On prête à l’époque toutes sortes de conséquences négatives à la masturbation : elle rendrait sourd, provoquerait vertiges, mélancolie, stupidité, impuissance… Mais la masturbation ne rend pas seulement sourd, elle affecte par exemple aussi gravement la vue ! En 1842, un certain Dr. Florent Cunier, médecin oculiste à Bruxelles, peut ainsi encore écrire d’un de ses patients, en traitement depuis six mois, qu’il souffre d’amaurose asthénique (perte de vision) suite d’excès de masturbation ! Et d’ajouter : … il ne pouvait plus déchiffrer que le gros caractère d’affiches ; il ne sortait plus qu’avec un guide, bien qu’il eût abandonné sa funeste habitude, la perte de la vue avait résisté à tous les moyens employés.

La masturbation, péché mortel !
L’excès de plaisirs solitaires nuit gravement à la santé ! Ici, stade ultime de la « maladie ». Crédit : Wellcome Trust.

Halte à la masturbation sur le front !

La guerre contre la masturbation ne s’arrête pas avec le début du premier conflit mondial, loin de là. Une question taraude en effet prêcheurs et moralistes en tous genres : comment éloigner les poilus belges des dangers de l’onanisme, alors qu’ils sont loin de leurs épouses et parfois même de ces éternelles auxiliaires militaires que sont les prostituées ? Frans Daels, médecin militaire flamand cantonné sur le front de l’Yser, prend le problème à pleines mains. En 1918, il publie un petit livre intitulé Voor onze jongens (Pour nos hommes) dont le contenu effrayant doit détourner les jeunes appelés de cette détestable habitude manuelle. Le bon docteur y décrit l’auto-érotisme comme un péché pour l’âme et une calamité pour le corps, menant à de graves troubles nerveux et mentaux, à une descendance débile et dégénérée ! Il y exhorte dans la foulée les jeunes hommes à développer leur force de caractère pour échapper à la terrible tentation masturbatoire : … Entraînez votre corps à résister en vous adonnant à d’énergiques douches froides. Maintenez votre chair et tout particulièrement vos organes génitaux aussi purs que possible, de façon à ce qu’aucune stimulation ou prurit malsain ne vous fasse progresser vers le vice de la masturbation.

Frans Daels
L’opuscule anti-masturbation de Frans Daels. « Pour être fort, sois pur « ! Crédit : Universiteits bibliotheek Gent.

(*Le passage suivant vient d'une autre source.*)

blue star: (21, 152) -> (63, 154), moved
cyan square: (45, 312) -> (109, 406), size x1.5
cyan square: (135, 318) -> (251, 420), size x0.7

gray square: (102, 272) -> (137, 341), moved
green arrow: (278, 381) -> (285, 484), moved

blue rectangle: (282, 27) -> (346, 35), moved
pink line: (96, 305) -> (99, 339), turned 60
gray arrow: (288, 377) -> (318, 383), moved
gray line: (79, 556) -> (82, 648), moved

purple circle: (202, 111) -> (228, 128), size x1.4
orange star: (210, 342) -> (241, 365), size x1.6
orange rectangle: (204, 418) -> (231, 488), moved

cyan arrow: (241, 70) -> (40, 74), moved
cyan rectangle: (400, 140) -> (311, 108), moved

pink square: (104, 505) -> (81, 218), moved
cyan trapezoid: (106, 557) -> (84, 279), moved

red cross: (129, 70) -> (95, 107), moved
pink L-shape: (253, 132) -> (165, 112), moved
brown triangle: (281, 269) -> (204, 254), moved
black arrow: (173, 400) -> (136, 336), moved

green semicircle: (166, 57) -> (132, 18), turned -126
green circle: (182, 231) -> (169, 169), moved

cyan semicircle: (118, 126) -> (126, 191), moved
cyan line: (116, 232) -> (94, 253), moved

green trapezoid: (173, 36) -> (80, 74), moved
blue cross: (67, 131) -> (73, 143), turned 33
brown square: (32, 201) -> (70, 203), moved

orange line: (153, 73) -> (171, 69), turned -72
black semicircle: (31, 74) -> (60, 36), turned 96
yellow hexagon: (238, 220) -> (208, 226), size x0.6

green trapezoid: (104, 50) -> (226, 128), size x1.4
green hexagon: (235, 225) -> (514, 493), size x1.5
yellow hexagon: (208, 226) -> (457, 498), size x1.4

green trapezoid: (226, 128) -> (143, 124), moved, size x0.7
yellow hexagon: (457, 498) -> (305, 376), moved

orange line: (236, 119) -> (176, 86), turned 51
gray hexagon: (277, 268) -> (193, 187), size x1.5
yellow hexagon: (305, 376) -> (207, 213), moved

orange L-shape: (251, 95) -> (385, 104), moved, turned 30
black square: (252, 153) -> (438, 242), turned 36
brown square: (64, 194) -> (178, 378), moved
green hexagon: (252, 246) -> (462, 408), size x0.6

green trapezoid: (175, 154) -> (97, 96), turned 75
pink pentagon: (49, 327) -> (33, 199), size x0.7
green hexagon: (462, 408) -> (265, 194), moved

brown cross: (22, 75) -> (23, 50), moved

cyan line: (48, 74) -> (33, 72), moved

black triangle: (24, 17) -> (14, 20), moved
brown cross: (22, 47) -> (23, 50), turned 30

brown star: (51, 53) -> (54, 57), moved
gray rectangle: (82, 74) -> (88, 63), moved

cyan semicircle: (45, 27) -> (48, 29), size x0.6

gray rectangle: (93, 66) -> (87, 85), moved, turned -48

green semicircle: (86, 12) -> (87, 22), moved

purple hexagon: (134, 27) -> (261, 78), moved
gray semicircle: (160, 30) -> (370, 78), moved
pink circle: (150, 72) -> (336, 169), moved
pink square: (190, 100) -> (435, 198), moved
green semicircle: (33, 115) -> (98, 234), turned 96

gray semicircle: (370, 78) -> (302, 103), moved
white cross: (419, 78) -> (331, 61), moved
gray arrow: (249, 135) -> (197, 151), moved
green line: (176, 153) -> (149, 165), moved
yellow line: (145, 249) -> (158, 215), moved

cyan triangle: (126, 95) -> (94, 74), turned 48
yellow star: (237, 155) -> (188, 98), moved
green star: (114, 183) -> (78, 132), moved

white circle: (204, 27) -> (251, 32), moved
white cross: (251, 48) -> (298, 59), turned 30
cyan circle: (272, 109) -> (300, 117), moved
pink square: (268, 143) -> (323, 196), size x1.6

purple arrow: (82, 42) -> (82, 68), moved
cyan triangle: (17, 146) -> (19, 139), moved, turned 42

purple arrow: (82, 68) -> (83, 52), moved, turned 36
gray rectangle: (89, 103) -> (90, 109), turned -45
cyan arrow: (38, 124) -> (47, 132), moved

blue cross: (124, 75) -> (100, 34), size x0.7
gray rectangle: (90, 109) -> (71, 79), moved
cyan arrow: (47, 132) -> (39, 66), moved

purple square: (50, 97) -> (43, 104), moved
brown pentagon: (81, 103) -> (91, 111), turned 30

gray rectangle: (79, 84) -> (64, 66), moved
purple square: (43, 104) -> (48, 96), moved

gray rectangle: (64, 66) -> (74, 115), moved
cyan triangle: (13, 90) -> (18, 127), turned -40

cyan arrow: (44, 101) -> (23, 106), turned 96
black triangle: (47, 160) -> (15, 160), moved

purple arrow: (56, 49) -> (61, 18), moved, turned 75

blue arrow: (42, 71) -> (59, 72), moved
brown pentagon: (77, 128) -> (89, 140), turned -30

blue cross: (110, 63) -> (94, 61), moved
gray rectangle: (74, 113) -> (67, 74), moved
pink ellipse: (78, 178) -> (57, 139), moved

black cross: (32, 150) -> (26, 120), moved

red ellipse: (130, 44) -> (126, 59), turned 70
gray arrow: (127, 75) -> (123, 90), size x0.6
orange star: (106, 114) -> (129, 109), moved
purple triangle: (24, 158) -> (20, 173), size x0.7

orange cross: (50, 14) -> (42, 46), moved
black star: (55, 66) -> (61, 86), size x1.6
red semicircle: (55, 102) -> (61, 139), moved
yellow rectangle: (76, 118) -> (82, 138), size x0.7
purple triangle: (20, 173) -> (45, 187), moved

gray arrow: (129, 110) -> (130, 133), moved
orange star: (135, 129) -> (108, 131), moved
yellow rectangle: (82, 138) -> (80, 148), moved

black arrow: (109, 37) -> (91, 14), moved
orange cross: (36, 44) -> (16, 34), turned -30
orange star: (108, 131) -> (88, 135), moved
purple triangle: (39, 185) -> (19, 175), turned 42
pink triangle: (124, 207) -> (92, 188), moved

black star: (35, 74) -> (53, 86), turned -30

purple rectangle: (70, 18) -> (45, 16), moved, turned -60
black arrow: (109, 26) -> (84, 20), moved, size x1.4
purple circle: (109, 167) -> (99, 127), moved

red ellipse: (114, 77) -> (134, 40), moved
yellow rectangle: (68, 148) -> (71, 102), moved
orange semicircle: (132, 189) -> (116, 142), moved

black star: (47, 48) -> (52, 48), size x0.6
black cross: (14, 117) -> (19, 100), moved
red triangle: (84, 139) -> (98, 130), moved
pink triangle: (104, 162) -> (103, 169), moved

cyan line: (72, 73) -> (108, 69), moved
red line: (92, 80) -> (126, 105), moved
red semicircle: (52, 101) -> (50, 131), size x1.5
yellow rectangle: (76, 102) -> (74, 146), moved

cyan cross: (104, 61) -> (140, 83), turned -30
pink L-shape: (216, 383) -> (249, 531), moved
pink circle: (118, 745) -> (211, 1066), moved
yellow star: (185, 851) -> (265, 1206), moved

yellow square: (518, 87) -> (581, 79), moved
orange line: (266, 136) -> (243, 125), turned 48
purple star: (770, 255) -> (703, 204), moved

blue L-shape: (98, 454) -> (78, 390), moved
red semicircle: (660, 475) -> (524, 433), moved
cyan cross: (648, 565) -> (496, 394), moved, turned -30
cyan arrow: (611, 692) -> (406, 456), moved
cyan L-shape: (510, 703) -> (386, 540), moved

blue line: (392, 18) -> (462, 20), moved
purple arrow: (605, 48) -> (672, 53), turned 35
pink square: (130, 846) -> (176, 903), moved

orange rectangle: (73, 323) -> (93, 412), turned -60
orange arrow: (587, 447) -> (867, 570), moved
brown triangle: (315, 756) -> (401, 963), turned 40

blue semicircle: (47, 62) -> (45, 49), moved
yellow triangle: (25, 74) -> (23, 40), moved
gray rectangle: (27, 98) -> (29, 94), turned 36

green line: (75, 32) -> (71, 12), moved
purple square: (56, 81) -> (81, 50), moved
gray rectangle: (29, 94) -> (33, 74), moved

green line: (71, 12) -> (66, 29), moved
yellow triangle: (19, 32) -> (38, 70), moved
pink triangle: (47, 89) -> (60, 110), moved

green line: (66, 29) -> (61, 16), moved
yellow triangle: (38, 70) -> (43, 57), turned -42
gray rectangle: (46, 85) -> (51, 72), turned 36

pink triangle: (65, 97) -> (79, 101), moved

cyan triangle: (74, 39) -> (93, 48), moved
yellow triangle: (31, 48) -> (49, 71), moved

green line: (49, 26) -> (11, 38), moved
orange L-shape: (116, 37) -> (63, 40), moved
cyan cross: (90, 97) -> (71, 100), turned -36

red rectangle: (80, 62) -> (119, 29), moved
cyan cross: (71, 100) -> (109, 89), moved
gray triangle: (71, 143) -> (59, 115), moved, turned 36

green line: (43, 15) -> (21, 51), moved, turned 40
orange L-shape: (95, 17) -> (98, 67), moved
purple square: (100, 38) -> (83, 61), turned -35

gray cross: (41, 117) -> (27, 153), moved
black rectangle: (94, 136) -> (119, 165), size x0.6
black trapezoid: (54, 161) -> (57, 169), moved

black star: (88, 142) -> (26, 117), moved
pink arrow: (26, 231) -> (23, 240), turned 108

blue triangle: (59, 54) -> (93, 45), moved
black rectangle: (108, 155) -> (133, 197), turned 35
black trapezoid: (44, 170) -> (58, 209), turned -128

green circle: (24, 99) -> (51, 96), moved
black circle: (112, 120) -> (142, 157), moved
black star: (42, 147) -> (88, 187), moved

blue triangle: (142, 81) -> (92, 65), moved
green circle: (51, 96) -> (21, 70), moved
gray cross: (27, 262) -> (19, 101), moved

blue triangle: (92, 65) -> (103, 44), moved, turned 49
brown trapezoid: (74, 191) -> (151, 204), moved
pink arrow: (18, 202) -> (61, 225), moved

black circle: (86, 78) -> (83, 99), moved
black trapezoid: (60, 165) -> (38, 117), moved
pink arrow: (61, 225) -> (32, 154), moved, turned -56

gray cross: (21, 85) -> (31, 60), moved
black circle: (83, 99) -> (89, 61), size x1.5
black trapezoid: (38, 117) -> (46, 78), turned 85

Un best-seller anti masturbation

Valait-il mieux être sourd que d’entendre cela ? L’opuscule de Daels connut en tout cas un remarquable succès et fut tiré à plus de 75 000 exemplaires ! Il sera aussi réédité jusqu’aux années 40. Son auteur, devenu gynécologue dans l’intervalle, connut par contre de sérieux ennuis, puisqu’il fut condamné à mort par contumace en 1946, pour collaboration. Il aida notamment l’occupant à dénicher du personnel qualifié pour un des deux lebensborn belges. Treize ans plus tard, il fut cependant autorisé à rentrer en Belgique et à rependre sa pratique médicale et qui sait, sa croisade contre la menace de l’auto-satisfaction.